Far from the Madding Crowd By Thomas Hardy Chapter 40

This was a practical application of the principle that a half-feigned and fictitious faith is better than no faith at all.

She passed five posts and held on to the fifth.

"I'll pass five more by believing my longed-for spot is at the next fifth. I can do it."

She passed five more.

"It lies only five further."

She passed five more.

"But it is five further."

She passed them.

"That stone bridge is the end of my journey," she said, when the bridge over the Froom was in view.

She crawled to the bridge. During the effort each breath of the woman went into the air as if never to return again.

"Now for the truth of the matter," she said, sitting down. "The truth is, that I have less than half a mile." Self-beguilement with what she had known all the time to be false had given her strength to come over half a mile that she would have been powerless to face in the lump. The artifice showed that the woman, by some mysterious intuition, had grasped the paradoxical truth that blindness may operate more vigorously than prescience, and the short-sighted effect more than the far-seeing; that limitation, and not comprehensiveness, is needed for striking a blow.

The half-mile stood now before the sick and weary woman like a stolid Juggernaut. It was an impassive King of her world. The road here ran across Durnover Moor, open to the road on either side. She surveyed the wide space, the lights, herself, sighed, and lay down against a guard-stone of the bridge.

Never was ingenuity exercised so sorely as the traveller here exercised hers. Every conceivable aid, method, stratagem, mechanism, by which these last desperate eight hundred yards could be overpassed by a human being unperceived, was revolved in her busy brain, and dismissed as impracticable. She thought of sticks, wheels, crawling — she even thought of rolling. But the exertion demanded by either of these latter two was greater than to walk erect. The faculty of contrivance was worn out. Hopelessness had come at last.

"No further!" she whispered, and closed her eyes.

From the stripe of shadow on the opposite side of the bridge a portion of shade seemed to detach itself and move into isolation upon the pale white of the road. It glided noiselessly towards the recumbent woman.

She became conscious of something touching her hand; it was softness and it was warmth. She opened her eye's, and the substance touched her face. A dog was licking her cheek.

He was a huge, heavy, and quiet creature, standing darkly against the low horizon, and at least two feet higher than the present position of her eyes. Whether Newfoundland, mastiff, bloodhound, or what not, it was impossible to say. He seemed to be of too strange and mysterious a nature to belong to any variety among those of popular nomenclature. Being thus assignable to no breed, he was the ideal embodiment of canine greatness — a generalization from what was common to all. Night, in its sad, solemn, and benevolent aspect, apart from its stealthy and cruel side, was personified in this form.

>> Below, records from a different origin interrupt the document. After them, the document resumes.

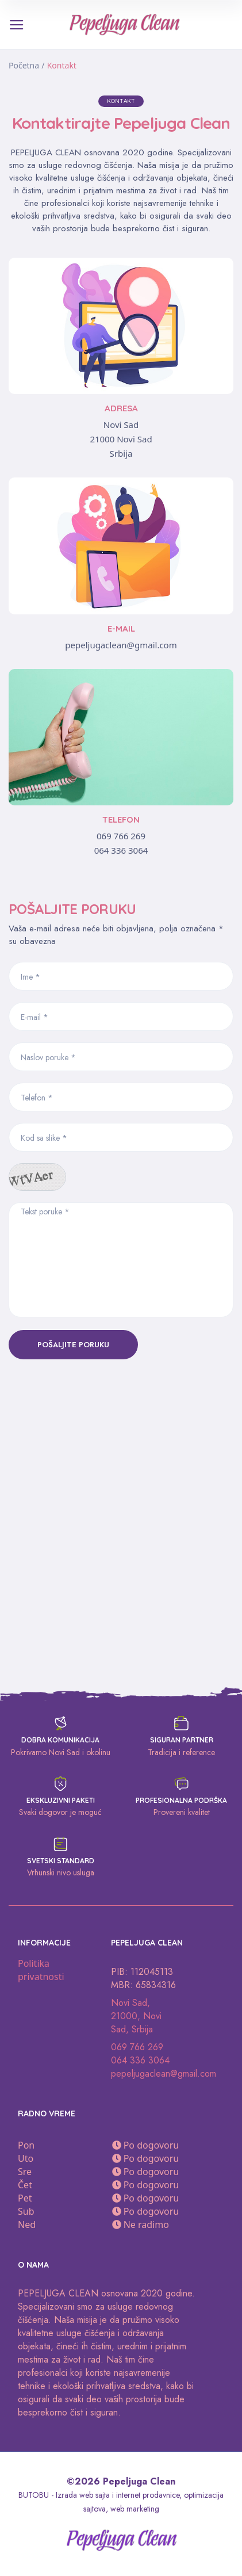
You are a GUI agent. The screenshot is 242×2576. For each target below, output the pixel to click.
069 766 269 (121, 836)
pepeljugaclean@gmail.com (120, 645)
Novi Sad (121, 424)
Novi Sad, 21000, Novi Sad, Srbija (136, 2016)
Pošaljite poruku (73, 1344)
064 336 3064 (121, 850)
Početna (24, 65)
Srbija (121, 453)
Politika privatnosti (41, 1970)
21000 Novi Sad (121, 439)
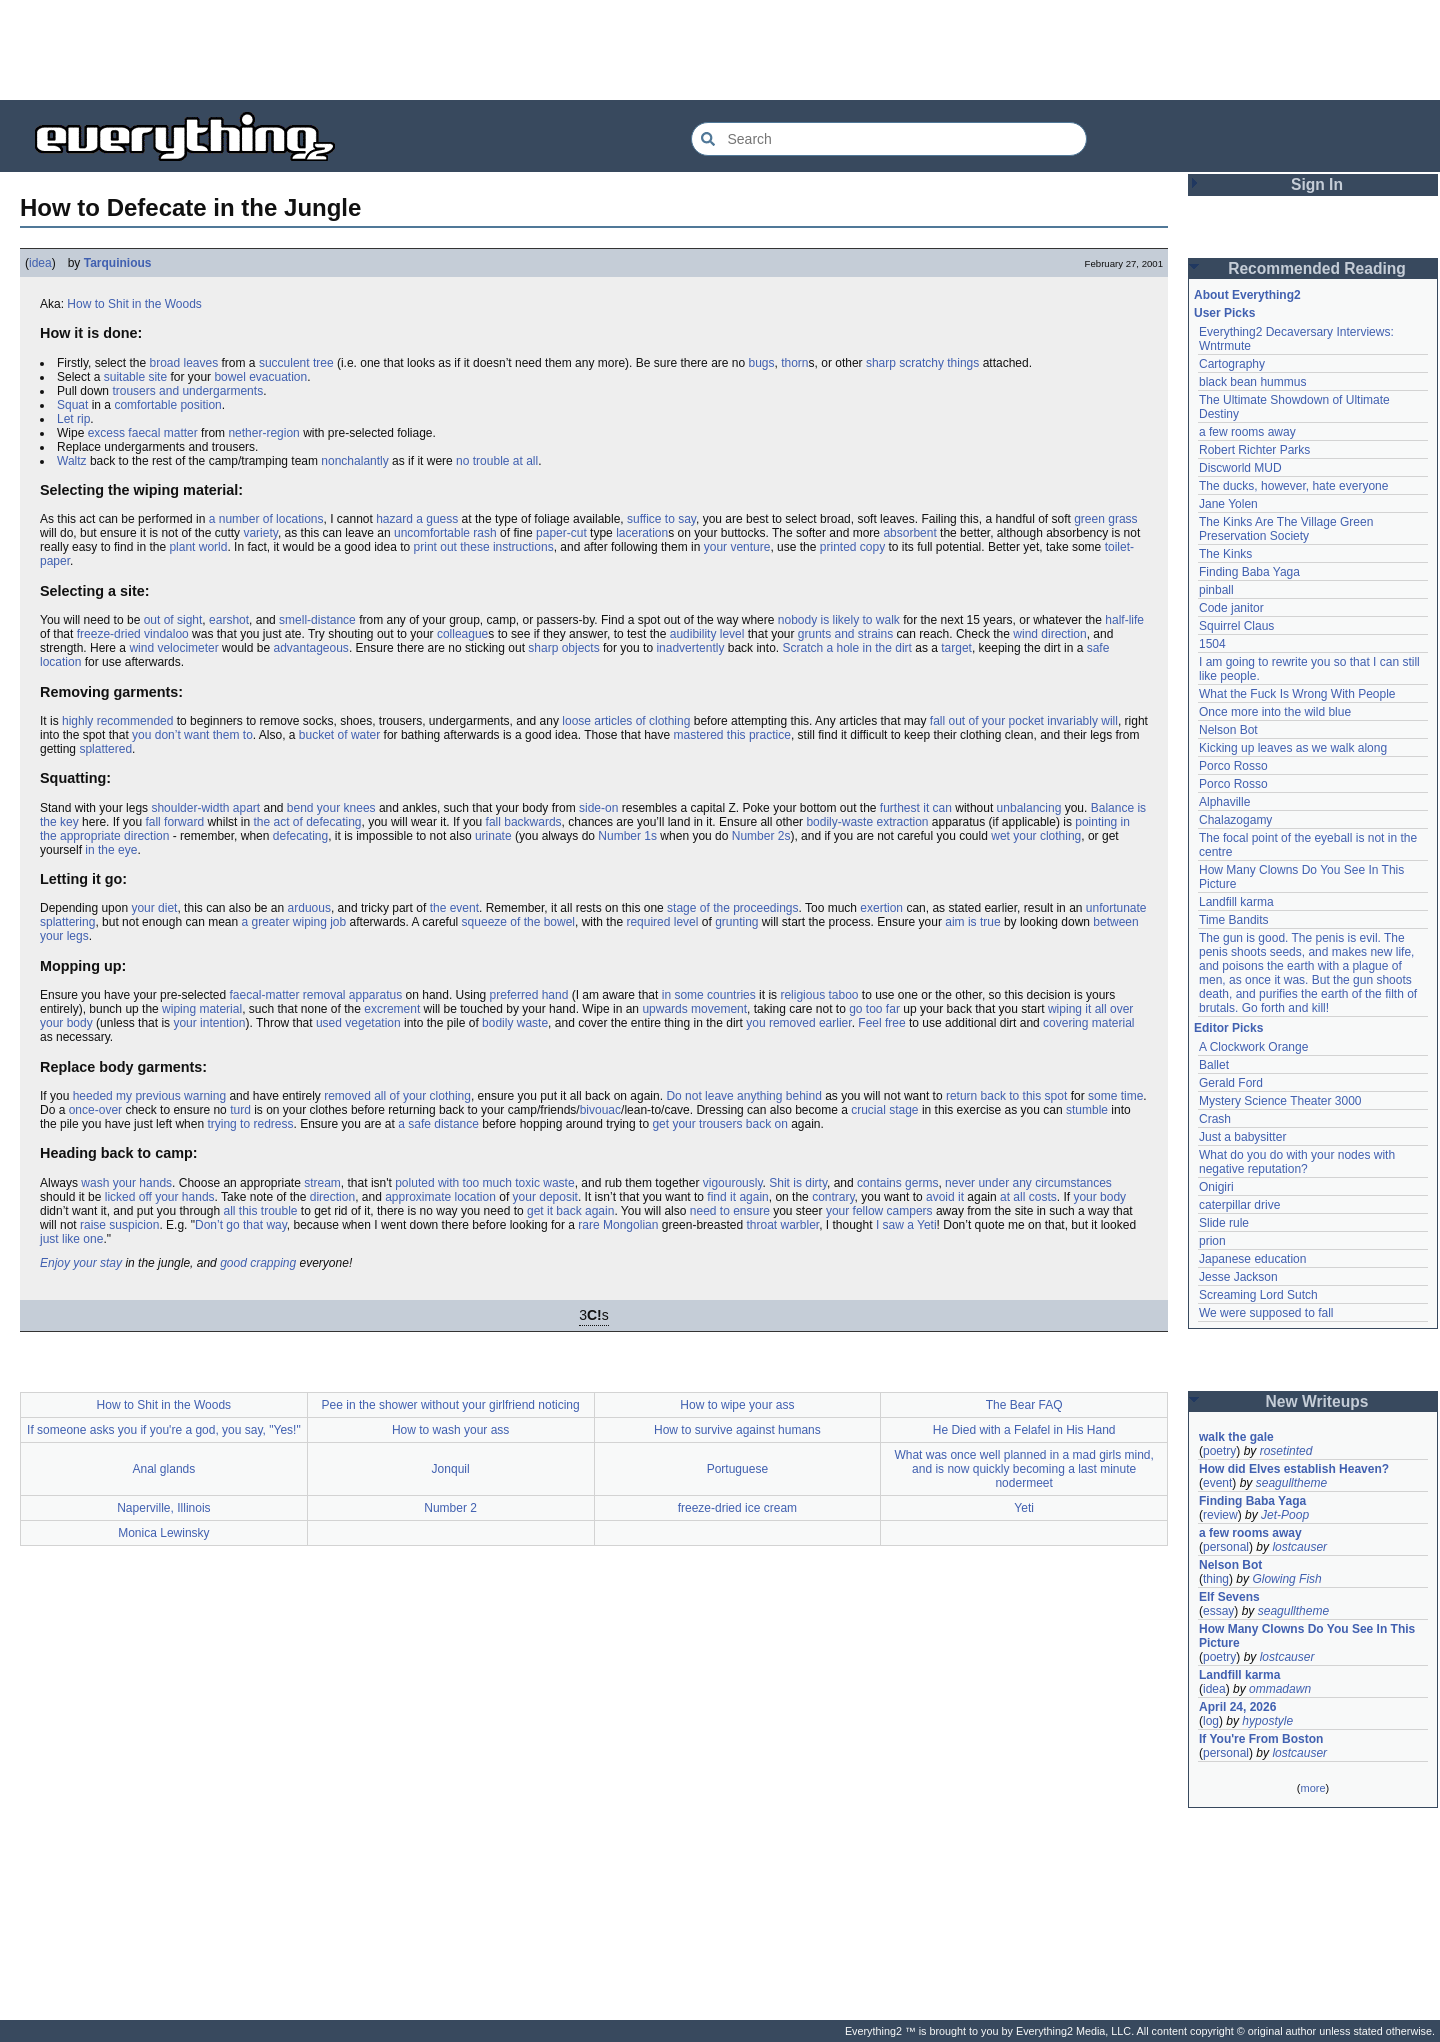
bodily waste (515, 1023)
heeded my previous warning (149, 1096)
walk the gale (1236, 1437)
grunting (736, 922)
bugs (761, 363)
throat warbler (782, 1225)
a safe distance (438, 1124)
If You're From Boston (1261, 1739)
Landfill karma (1236, 902)
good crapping (258, 1263)
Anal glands (164, 1469)
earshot (229, 620)
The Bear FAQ (1024, 1405)
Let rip (73, 419)
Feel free (881, 1023)
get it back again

Darkness endows the small and ordinary ones among mankind with poetical power, and even the suffering woman threw her idea into figure.

In her reclining position she looked up to him just as in earlier times she had, when standing, looked up to a man. The animal, who was as homeless as she, respectfully withdrew a step or two when the woman moved, and, seeing that she did not repulse him, he licked her hand again.

A thought moved within her like lightning. "Perhaps I can make use of him — I might do it then!"

She pointed in the direction of Casterbridge, and the dog seemed to misunderstand: he trotted on. Then, finding she could not follow, he came back and whined.

The ultimate and saddest singularity of woman's effort and invention was reached when, with a quickened breathing, she rose to a stooping posture, and, resting her two little arms upon the shoulders of the dog, leant firmly thereon, and murmured stimulating words. Whilst she sorrowed in her heart she cheered with her voice, and what was stranger than that the strong should need encouragement from the weak was that cheerfulness should be so well stimulated by such utter dejection. Her friend moved forward slowly, and she with small mincing steps moved forward beside him, half her weight being thrown upon the animal. Sometimes she sank as she had sunk from walking erect, from the crutches, from the rails. The dog, who now thoroughly understood her desire and her incapacity, was frantic in his distress on these occasions; he would tug at her dress and run forward. She always called him back, and it was now to be observed that the woman listened for human sounds only to avoid them. It was evident that she had an object in keeping her presence on the road and her forlorn state unknown.